CVE-2023-35622 is a high-severity spoofing vulnerability affecting Microsoft Windows Server 2019, specifically version 10.0.17763.0. The vulnerability is related to the Windows DNS service, where an attacker can spoof DNS responses to the server. This spoofing flaw allows an unauthenticated remote attacker to send maliciously crafted DNS responses that the server may accept as legitimate, potentially leading to integrity compromise of DNS data. The vulnerability is classified under CWE-290, which involves improper authentication, indicating that the DNS service does not adequately verify the authenticity of DNS responses. The CVSS 3.1 base score of 7.5 reflects a network attack vector (AV:N), low attack complexity (AC:L), no privileges required (PR:N), and no user interaction (UI:N). The impact is limited to integrity (I:H) without affecting confidentiality or availability.

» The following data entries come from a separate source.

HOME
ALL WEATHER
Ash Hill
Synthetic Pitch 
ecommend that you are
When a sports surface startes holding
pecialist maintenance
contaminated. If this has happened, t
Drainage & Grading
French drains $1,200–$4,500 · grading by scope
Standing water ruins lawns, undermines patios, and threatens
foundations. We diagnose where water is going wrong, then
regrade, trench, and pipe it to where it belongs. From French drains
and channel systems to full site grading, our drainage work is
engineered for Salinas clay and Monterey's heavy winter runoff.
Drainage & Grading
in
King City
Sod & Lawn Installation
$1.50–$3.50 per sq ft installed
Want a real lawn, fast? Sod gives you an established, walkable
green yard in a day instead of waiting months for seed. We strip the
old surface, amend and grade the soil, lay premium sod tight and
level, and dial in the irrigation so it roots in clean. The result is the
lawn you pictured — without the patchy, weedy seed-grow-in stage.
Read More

No known exploits are currently reported in the wild, and no patches have been linked yet, though the vulnerability has been officially published and reserved since mid-2023. This flaw could allow attackers to redirect DNS queries, potentially leading to man-in-the-middle attacks, redirection to malicious sites, or disruption of internal network name resolution, undermining trust in network communications and services relying on DNS within Windows Server 2019 environments.

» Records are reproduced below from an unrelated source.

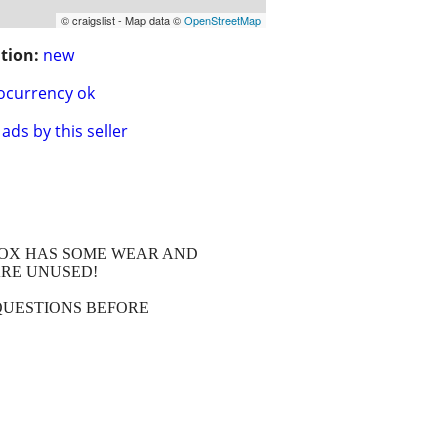
© craigslist - Map data ©
OpenStreetMap
tion:
new
ocurrency ok
ads by this seller
 BOX HAS SOME WEAR AND
ARE UNUSED!
QUESTIONS BEFORE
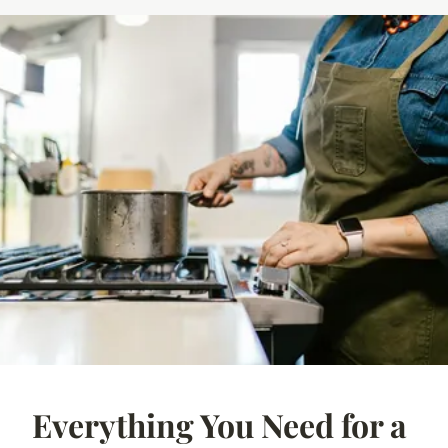
Everything You Need for a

For European organizations, this vulnerability poses a significant risk to the integrity of DNS resolution on Windows Server 2019 systems. Many enterprises, government agencies, and critical infrastructure providers in Europe rely on Windows Server 2019 for DNS services. Exploitation could enable attackers to redirect internal or external DNS queries to malicious endpoints, facilitating phishing, credential theft, or lateral movement within networks. Given the lack of required privileges or user interaction, attackers could remotely exploit this vulnerability over the network, increasing the attack surface. This is especially critical for sectors such as finance, healthcare, and public administration, where DNS integrity is vital for secure communications and service availability. The absence of known exploits provides a window for proactive mitigation, but the high severity score underscores the urgency for European organizations to assess and remediate affected systems promptly to prevent potential targeted attacks or supply chain compromises.

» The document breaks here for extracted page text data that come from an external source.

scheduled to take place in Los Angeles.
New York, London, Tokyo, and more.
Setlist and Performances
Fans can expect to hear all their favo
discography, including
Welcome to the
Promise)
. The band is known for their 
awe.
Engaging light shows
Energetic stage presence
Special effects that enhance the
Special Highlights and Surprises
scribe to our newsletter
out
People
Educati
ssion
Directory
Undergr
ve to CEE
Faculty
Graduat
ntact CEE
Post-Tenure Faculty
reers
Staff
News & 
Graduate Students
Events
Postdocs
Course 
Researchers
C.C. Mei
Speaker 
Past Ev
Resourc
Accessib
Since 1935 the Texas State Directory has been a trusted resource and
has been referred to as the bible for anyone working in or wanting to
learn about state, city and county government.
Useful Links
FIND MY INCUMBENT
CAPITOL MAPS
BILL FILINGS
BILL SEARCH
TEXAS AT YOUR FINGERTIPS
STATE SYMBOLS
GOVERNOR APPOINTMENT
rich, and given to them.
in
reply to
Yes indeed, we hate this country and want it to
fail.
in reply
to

European organizations should immediately inventory their Windows Server 2019 deployments to identify systems running version 10.0.17763.0. Until an official patch is released, organizations should implement network-level mitigations such as restricting DNS traffic to trusted sources and employing DNS security extensions (DNSSEC) where possible to validate DNS responses. Monitoring DNS traffic for anomalies and implementing intrusion detection systems (IDS) tuned to detect spoofing attempts can provide early warning. Additionally, applying strict firewall rules to limit exposure of DNS services to untrusted networks and segmenting critical DNS servers from general network access can reduce risk. Organizations should subscribe to Microsoft security advisories to apply patches promptly once available. Finally, educating IT staff about this vulnerability and encouraging rapid incident response readiness will help mitigate exploitation risks.